Wednesday, June 29, 2005

Reminiscing (A Phat History Lesson)

B-Cack called me this morning and we began reminiscing about the glory days. B-Cack graciously reminded me that there are military stories that start off with something other than “There I was, no sh**”. So here is one of those stories.

We were drinking one night, because of a great idea of mine to buy a bottle of Jack and see if 3 soldiers could empty it in enough time to still go out that evening and have some fun. It was me, Expletive Delph, and “Soldier That Will Remain Nameless”(For rest of story just Will) drinking that night. Shortly into our drinking, I realized that I didn’t really like Jack that much, which in turn has given Will a reason to blame me for the rest of the events that happened that evening because I didn’t drink my share of Jack.

After the bottle was finished, it was time to pick our destination and descend on it like barbaric hordes. Our target, Hard Rock 1. Hard Rock 1 was a Hard Rock Café knock off there in Darmstadt. Already being more than half lit, we bellied up to the bar and ordered the first round of beer. Expletive Delph took about one sip of his beer then got up to go to the latrine (army talk for toilet), which left me and Will at the bar guarding his beer. It’s during this time that I noticed a young frau down the bar from us. (Note: there is an abundance of women in Germany between the ages of 18-21 since they conscript all able body males into the army, plus German men are pansies.) Now, having consumed enough liquid courage, I decided to strike up some conversation with this woman. Will had become pretty consumed with trying to find the bottom of his liter beer and wasn’t very talkative and I was always on the look out for some Euro hospitality.
I thought for a second about the angle that I would use to approach this woman and decided that since she was smoking, I could ask her for a cigarette and that would get the ball rolling(note: all Euros smoke, even the non-smokers smoke socially). I turned to Will, since he spoke Deutcher talk, and asked him how to say, “Can I have a cigarette please.”
Will responded, “Haben sie ein cigaretten fur mich, bitte?”(my apologies to all people who can actually spell German words)
I said, “wait a second…one more time” It’s strange how the ears and mind don’t work together well after a few rounds.
Will repeated it for me and I practiced it a few times to myself to get it down.
Now normally being a drunk guy is quite attractive for the fairer sex. Stop laughing! I figured being as inebriated as I was that I was going to score for sure.
I turned to the woman, focused, she turned and made eye contact, then I let her have a piece of my amazing grasp on the German language.
“You got a cigarette for me…..bitte?”
I turned to Will, gave him the thumbs up for helping me out with the German and then refocused on the lady.
O.k. Don Juan I am not, but she did give me a cigarette and then quickly relocated her self some where far away from me. The lesbian! Oh well, at least I didn’t waste money on buying her a drink.
More happened that night, but I will save it for another post.

Reminiscing Part 2 (A Phat History Lesson)
For more Phat History:
A Phat History Lesson (Part 1)
A Phat History Lesson (Part 2)
A Phat History Lesson (Part 3)
A Phat History Lesson (Part 4)
A Phat History Lesson (Part 5)


At 6:18 PM, Anonymous B-Cack said...

Yes, Phat Tony is an avid believer in the art of "if they don't understand English, say it again, but LOUDER"! Because that will really make them understand... they are German man, not retards...

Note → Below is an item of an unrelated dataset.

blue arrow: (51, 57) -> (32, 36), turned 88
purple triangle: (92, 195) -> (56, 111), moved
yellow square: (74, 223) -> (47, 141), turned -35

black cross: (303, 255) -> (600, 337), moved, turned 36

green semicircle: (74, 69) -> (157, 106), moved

At 6:38 PM, Blogger Dr. Phat Tony said...

That's excluding their politicians right?

At 7:20 PM, Anonymous B-Cack said...

well... let me digress... Hmmmmmm
NO, HERM the GERM is pretty retarded

At 7:21 PM, Anonymous B-Cack said...

Read this outloud....


At 11:42 PM, Blogger mensabarbie said...

HA. great story...Too bad your German was as good as it was, cause "Care for a cigarette?" might have...(you know)

At 8:51 AM, Blogger a4g said...

She wanted you, Phat.

At 9:33 AM, Blogger Dr. Phat Tony said...

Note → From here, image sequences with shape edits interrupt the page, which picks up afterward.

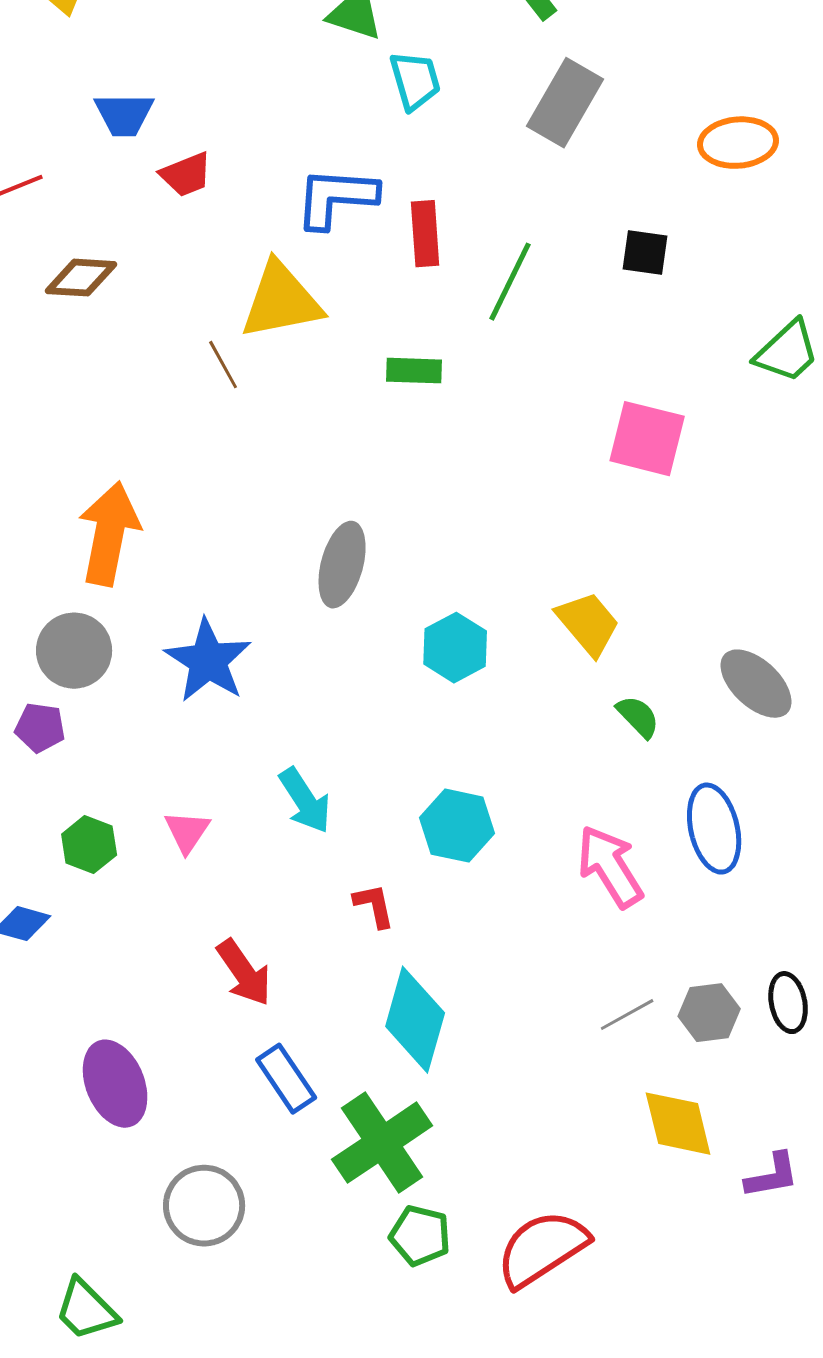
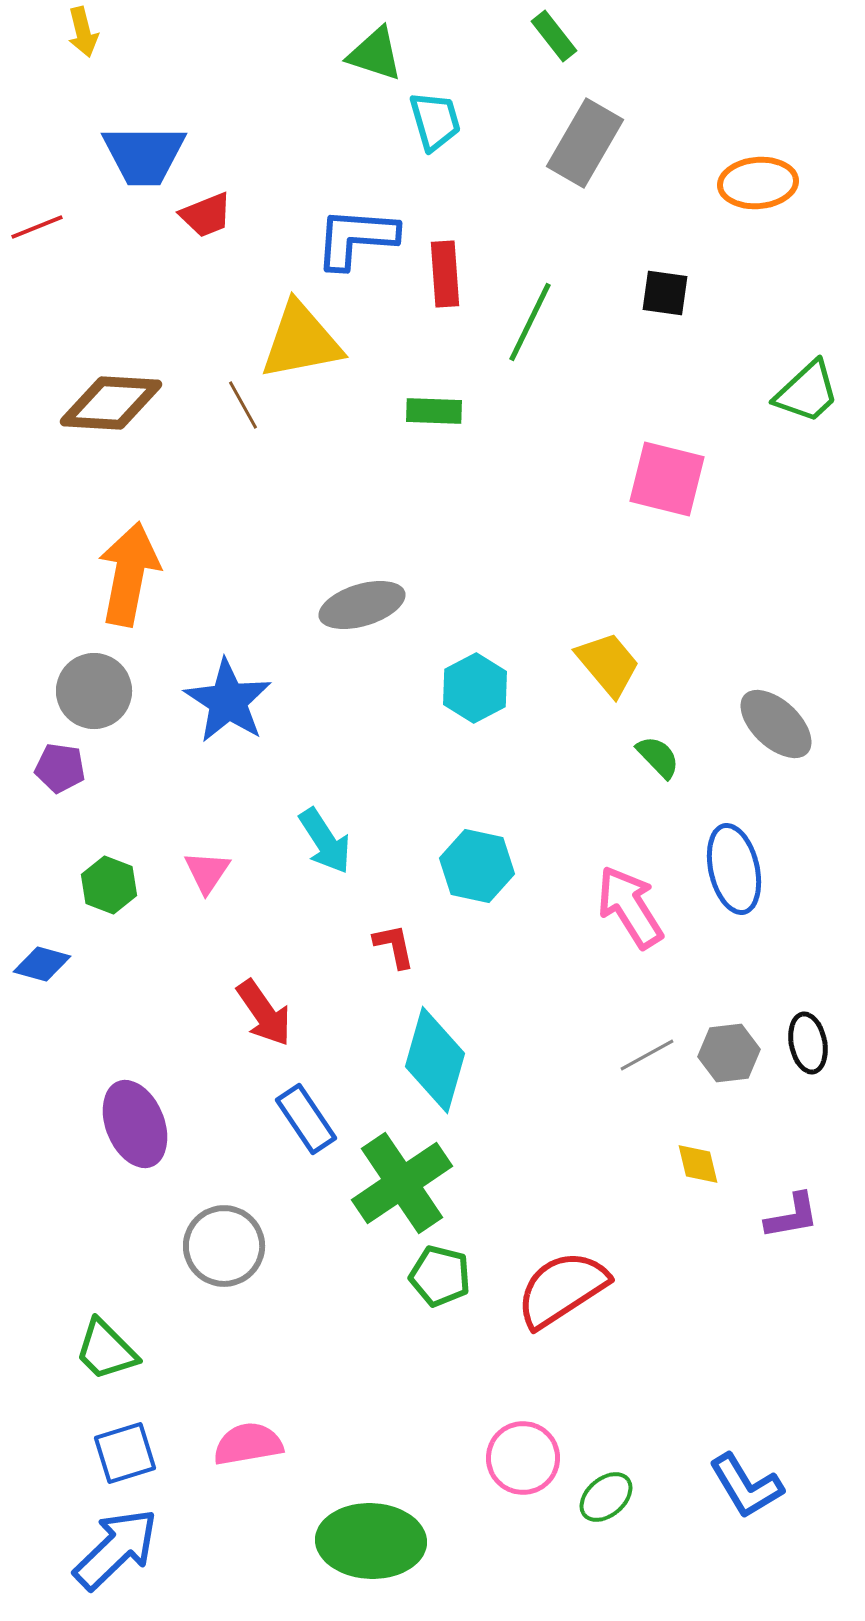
blue trapezoid: (124, 115) -> (144, 155), size x1.4
brown diamond: (81, 278) -> (111, 403), moved, size x1.4
gray ellipse: (342, 565) -> (362, 605), turned 58
yellow diamond: (678, 1124) -> (698, 1164), size x0.6

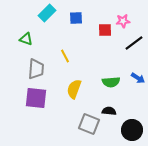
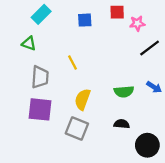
cyan rectangle: (47, 13) -> (41, 14), moved
red square: (105, 30) -> (117, 12), moved
gray square: (89, 124) -> (77, 128), moved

I am a sexy peice of man-candy.

At 10:16 AM, Blogger Uber said...

LOL You are a brave man, indeed. Maybe you should've tried the whole NY accented "How you doin'?" That always works!

At 11:05 AM, Blogger Dr. Phat Tony said...

B-Cack's alter ego Mario once asked a Deuthcher "Do you take in the Poopenheimer?" and got the response "Was est das? Was est das, poopenheimer?" I fell out of my chair when I heard him ask that poor deutcher lady that.

At 11:11 AM, Blogger banjodude said...

Dude, why is there not a new post?

At 12:29 PM, Blogger Dr. Phat Tony said...

Give me a chance would ya. It'll be there by 7pm central.